$\Bbb R\subseteq\Bbb C$, so if $f$ is not injective on $\Bbb R$, it can’t be injective on $\Bbb C$, either. That is, if there are two different real numbers $x$ and $y$ such that $f(x)=f(y)$, those two real numbers are also complex numbers showing that $f$ is not injective on $\Bbb C$. Thus, for (2) all that’s left is to decide whether $f:\Bbb C\to\Bbb C$ is surjective. In other words, if $z\in\Bbb C$, is there always a complex number $w$ such that $w^2=z$? This is most easily answered if you know the exponential representation of complex numbers: every complex number can be written in the form $re^{i\theta}$, where $r,\theta\in\Bbb R$ and $r\ge 0$. Given such a number $re^{i\theta}$, can you find real numbers $s$ and $\varphi$ such that $\left(se^{i\varphi}\right)^2=re^{i\theta}$?
In (4) the domain of $f$ is the two coordinate axes in the complex plane. Alternatively, it’s the set of all $x+iy$ such that at least one of $x$ and $y$ is $0$, so it’s the set of all real numbers together with all purely imaginary numbers, i.e., numbers of the form $yi$. You already know that $f$ is not injective on the domain $\Bbb R$, which is included in this set, so you can conclude right away that $f$ is not injective on this set either. Thus, once again it comes down to deciding whether $f$ is surjective. Suppose that $r\in\Bbb R$. If $r\ge 0$ there is certainly an $x$ in the domain of $f$ such that $x^2=r$. What if $r<0$? For instance, is there a number of the form $yi$ whose square is $-4$?

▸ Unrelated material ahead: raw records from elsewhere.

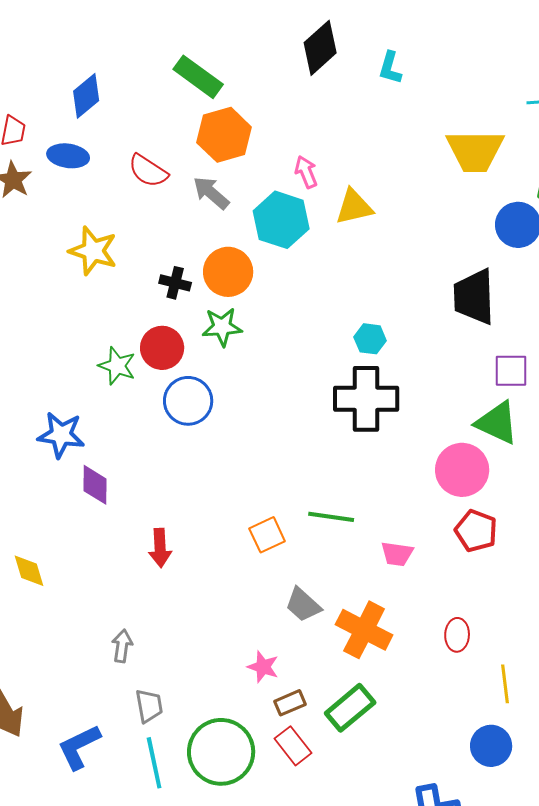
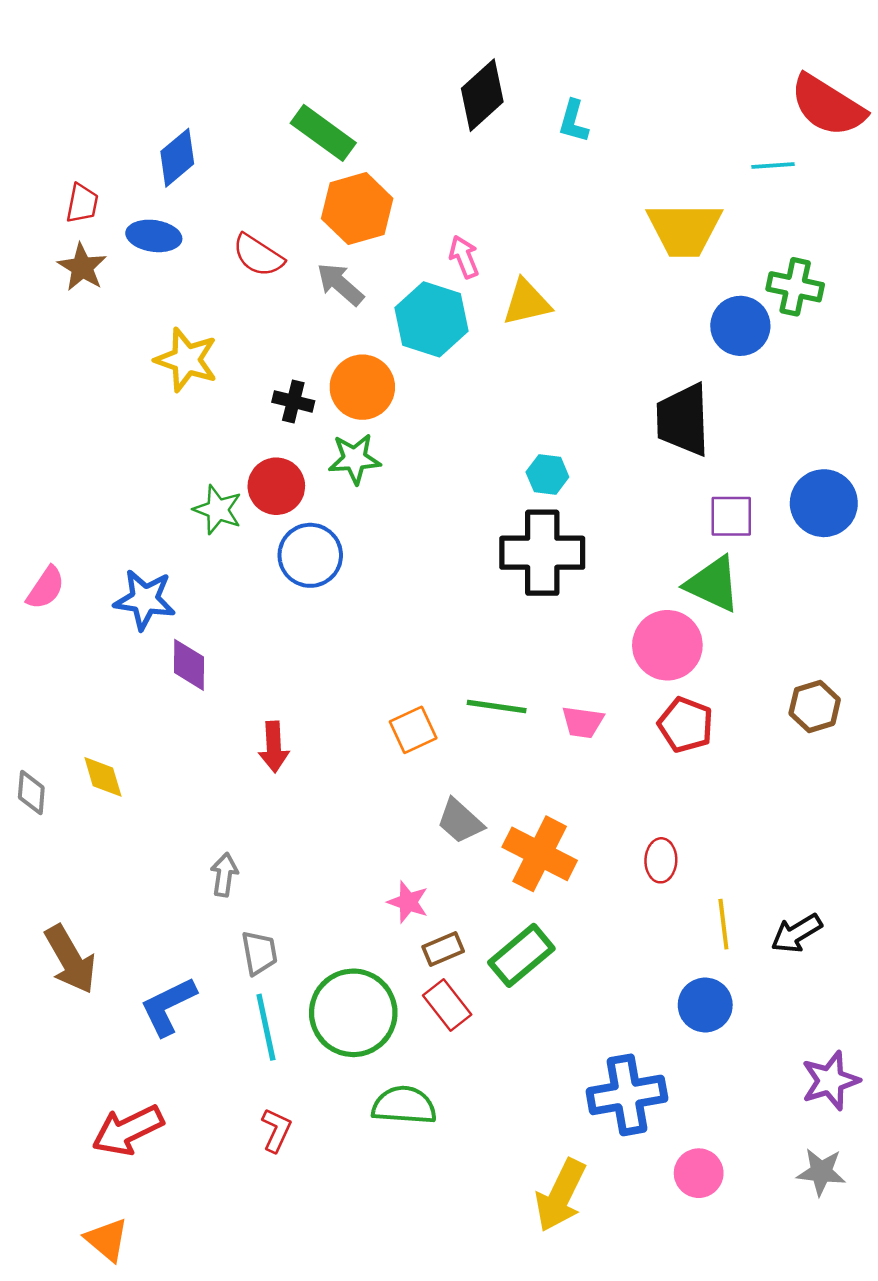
pink trapezoid: (397, 554) -> (583, 722), moved

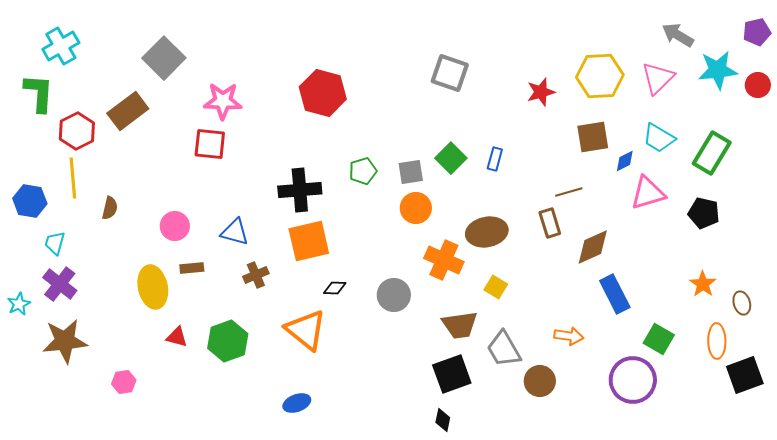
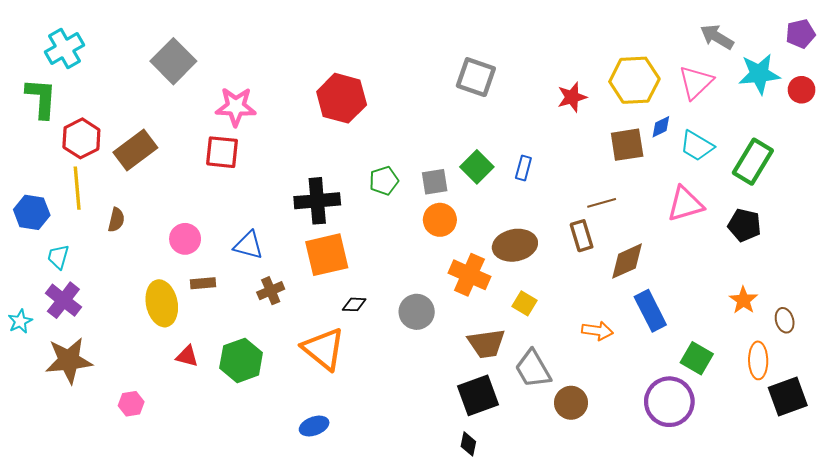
brown rectangle: (128, 111) -> (135, 150), moved
blue diamond: (625, 161) -> (661, 127), moved
orange arrow: (569, 336) -> (597, 331), moved

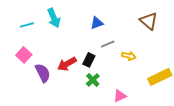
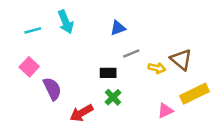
brown triangle: (149, 21) -> (181, 60), moved
black rectangle: (89, 60) -> (108, 73), turned 64
red arrow: (67, 64) -> (81, 113), moved
pink triangle: (120, 96) -> (165, 111), moved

Try (2) and (4), and if you get them, see whether the experience helps you with (5); if not, let me know, and I’ll add some hints for (5).
Added: For (5) let $D=\{x+iy:y>0\}\cup\{x:x\ge 0\}$, and consider the function $f:D\to\Bbb C:z\mapsto z^2\;.$ Pictorially speaking, $D$ is everything above the real axis in the complex plane together with all of the non-negative real numbers. In terms of the exponential representation of complex numbers, $D=\left\{re^{i\theta}:r\ge 0\text{ and }0\le\theta<\pi\right\}\;.$
Suppose that $se^{i\varphi}$ is any complex number. Show that you can always choose $s$ and $\varphi$ so that $s\ge0$ and $0\le\varphi<2\pi$, just as you can when you choose the polar coordinates of a point in the plane. Then find an $re^{i\theta}\in D$ such that $\left(re^{i\theta}\right)^2=se^{i\varphi}$; this will show that $f$ is surjective.
To decide whether $f$ is injective, suppose that $re^{i\theta},se^{i\varphi}\in D$ and $\left(re^{i\theta}\right)^2=\left(se^{i\varphi}\right)^2$, i.e., that $r^2e^{2i\theta}=s^2e^{2i\varphi}$. Knowing that $r,s\ge 0$ and $0\le\theta,\varphi<\pi$, can you show from this that $r=s$ and $\theta=\varphi$? If so, you’ll have proved that $f$ is injective.